Et puis il y a eu l’affaire George Floyd. Cette fois, la réaction a été à la hauteur et les manifestations montrent au monde entier une Amérique jeune et « multiethnique ». Il y a eu des débordements de la même manière qu’à Paris, en marge de manifestations, des jeunes s’en prenaient aux magasins. L’alt-right (nouvelle extrême-droite) tente d’instrumentaliser cela mais, au fil des jours, les défilés sont de plus en plus pacifiques.
Comment analysez-vous la réponse de Trump ?

John Mason. Trump veut changer les termes du débat et passer de celui sur la pandémie à un débat de type 1968, sur le maintien de la loi et de l’ordre. On voit bien la tentative de jouer sur les clivages noirs/blancs et urbains/ruraux. Est-ce que cela va fonctionner ? Sa volonté de déployer des forces militaires est vraiment très inquiétante. Je n’exclue pas la possibilité d’un coup politico-militaire. Mais si le réflexe autoritaire est bien présent dans la société américaine, on a aussi pu voir, au sein des forces de police, des réactions différentes. Pas mal de policiers ont mis un genou à terre ou se sont mêlés aux manifestants. Je pense que nous avons affaire non seulement à une crise de la coalition conservatrice qui dirige, peu ou prou, depuis 40 ans mais plus globalement à une crise de régime.

 

Le 3 novembre, l’alternative à Trump sera Joe Biden. On a du mal à cerner son positionnement…

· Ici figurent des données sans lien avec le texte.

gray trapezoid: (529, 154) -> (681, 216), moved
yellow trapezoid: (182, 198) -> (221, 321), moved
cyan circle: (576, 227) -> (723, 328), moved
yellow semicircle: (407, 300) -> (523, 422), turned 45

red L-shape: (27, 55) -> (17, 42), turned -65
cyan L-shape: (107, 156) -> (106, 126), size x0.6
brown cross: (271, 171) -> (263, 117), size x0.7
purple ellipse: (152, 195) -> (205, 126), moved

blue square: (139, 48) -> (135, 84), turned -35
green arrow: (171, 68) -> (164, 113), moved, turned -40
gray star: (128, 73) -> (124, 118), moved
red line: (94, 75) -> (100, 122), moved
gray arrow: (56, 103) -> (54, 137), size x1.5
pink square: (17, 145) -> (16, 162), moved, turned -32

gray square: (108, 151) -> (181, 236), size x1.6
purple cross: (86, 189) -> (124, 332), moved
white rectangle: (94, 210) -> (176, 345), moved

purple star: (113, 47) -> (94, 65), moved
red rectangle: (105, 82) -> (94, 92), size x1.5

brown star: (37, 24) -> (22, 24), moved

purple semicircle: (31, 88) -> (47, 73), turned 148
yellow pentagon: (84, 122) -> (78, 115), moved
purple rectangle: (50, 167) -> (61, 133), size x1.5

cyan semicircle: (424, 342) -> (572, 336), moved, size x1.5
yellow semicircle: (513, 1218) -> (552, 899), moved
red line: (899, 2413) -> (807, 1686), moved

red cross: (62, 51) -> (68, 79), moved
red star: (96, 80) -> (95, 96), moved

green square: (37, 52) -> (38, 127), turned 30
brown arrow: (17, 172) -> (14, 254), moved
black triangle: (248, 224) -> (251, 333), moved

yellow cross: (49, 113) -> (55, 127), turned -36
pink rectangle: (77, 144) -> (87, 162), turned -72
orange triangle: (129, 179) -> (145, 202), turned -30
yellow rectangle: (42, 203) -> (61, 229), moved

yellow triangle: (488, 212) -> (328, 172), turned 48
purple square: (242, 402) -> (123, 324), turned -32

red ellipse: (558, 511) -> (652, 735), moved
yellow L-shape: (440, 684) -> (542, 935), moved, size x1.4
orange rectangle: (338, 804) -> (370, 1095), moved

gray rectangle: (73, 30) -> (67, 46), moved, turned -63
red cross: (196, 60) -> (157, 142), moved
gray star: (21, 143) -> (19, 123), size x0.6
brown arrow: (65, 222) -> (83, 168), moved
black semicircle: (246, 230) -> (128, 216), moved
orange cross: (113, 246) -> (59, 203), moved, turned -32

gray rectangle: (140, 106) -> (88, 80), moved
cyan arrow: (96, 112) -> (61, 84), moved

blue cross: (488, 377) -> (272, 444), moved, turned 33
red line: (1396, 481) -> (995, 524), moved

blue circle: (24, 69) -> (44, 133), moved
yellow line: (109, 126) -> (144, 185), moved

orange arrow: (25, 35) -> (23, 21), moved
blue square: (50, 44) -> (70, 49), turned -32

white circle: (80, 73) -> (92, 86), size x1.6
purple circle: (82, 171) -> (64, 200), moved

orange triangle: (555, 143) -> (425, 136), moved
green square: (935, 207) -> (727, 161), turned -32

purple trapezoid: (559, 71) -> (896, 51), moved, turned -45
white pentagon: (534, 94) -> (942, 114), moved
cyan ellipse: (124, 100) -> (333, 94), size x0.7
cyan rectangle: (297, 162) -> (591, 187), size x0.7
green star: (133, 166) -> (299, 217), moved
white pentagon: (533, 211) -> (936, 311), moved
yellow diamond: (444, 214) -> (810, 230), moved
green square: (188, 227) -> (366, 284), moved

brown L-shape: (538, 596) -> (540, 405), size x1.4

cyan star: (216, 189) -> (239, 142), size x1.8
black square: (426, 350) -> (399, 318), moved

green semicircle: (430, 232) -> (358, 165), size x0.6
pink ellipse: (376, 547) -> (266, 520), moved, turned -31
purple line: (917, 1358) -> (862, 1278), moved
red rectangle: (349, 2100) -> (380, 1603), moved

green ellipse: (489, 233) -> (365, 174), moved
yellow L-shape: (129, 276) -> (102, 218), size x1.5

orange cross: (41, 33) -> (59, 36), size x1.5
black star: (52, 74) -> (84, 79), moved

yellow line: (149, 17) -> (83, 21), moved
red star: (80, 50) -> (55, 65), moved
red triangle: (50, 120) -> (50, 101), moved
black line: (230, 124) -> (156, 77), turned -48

John Mason. Il ne faut pas penser à Biden comme à un grand leader de type Trump, mais à un chef de coalition politique, au sein de laquelle, il faut bien le voir, la gauche occupe une place importante. Des groupes de travail commun entre les équipes de Biden et de Sanders ont été créés sur les aspects programmatiques. On verra ce qu’ils donneront. Mais la gauche est visible au sein de cette crise. Le philosophe noir Cornell West, grande figure des pro-Sanders, est très présent dans les médias. La gauche est partout dans la rue, au cœur des manifestations, comme dans l’organisation dans les quartiers.